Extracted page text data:
>>>

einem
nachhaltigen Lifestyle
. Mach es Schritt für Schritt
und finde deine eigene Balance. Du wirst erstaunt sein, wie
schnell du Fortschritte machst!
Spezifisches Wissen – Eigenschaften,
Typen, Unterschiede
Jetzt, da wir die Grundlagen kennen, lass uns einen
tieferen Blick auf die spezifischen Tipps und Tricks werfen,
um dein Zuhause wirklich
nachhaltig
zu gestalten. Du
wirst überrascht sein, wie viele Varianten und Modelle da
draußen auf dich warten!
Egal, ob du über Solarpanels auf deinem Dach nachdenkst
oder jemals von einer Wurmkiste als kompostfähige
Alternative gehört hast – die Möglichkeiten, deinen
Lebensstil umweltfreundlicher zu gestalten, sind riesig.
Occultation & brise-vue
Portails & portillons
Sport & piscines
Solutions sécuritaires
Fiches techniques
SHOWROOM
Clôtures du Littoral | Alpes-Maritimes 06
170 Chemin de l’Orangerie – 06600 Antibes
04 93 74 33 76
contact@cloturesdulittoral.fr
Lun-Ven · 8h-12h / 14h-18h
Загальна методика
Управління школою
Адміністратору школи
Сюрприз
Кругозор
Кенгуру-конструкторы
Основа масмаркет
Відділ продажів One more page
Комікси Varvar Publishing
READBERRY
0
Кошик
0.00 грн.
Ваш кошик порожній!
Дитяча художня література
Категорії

<<<
>>>

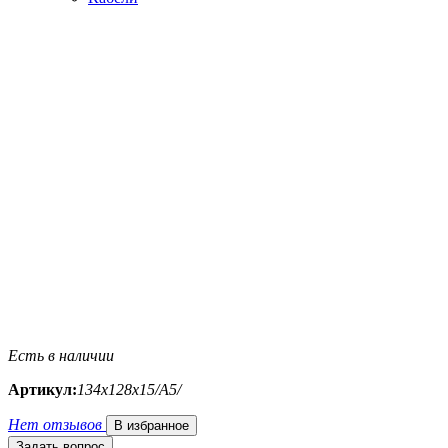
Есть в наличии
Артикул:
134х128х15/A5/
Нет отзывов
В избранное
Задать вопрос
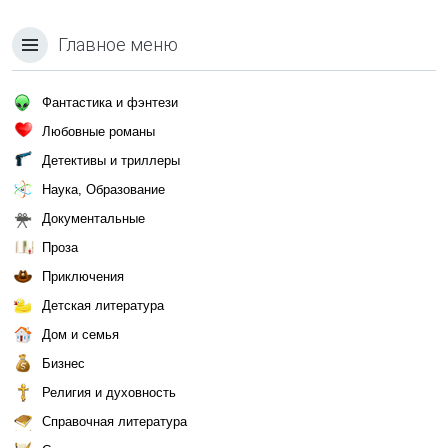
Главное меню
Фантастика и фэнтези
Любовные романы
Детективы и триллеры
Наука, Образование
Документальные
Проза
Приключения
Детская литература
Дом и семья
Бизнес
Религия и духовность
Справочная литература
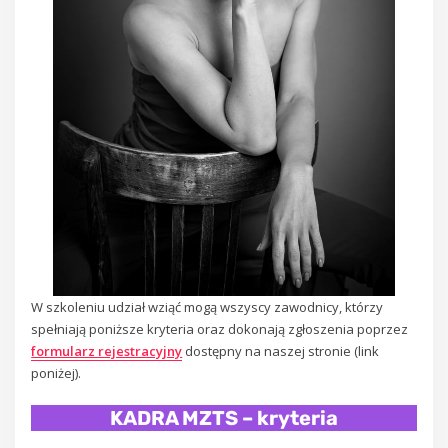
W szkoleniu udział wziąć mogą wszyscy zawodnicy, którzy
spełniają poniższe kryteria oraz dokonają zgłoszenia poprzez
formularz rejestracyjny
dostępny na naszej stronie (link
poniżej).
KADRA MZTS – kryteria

<<<

Look above for the line with "Jetzt, da wir" and the line with "04 93 74 33 76". Write out those two lines and all the lines between them, exactly, and no others.

## SOLVED EXERCISE
Jetzt, da wir die Grundlagen kennen, lass uns einen
tieferen Blick auf die spezifischen Tipps und Tricks werfen,
um dein Zuhause wirklich
nachhaltig
zu gestalten. Du
wirst überrascht sein, wie viele Varianten und Modelle da
draußen auf dich warten!
Egal, ob du über Solarpanels auf deinem Dach nachdenkst
oder jemals von einer Wurmkiste als kompostfähige
Alternative gehört hast – die Möglichkeiten, deinen
Lebensstil umweltfreundlicher zu gestalten, sind riesig.
Occultation & brise-vue
Portails & portillons
Sport & piscines
Solutions sécuritaires
Fiches techniques
SHOWROOM
Clôtures du Littoral | Alpes-Maritimes 06
170 Chemin de l’Orangerie – 06600 Antibes
04 93 74 33 76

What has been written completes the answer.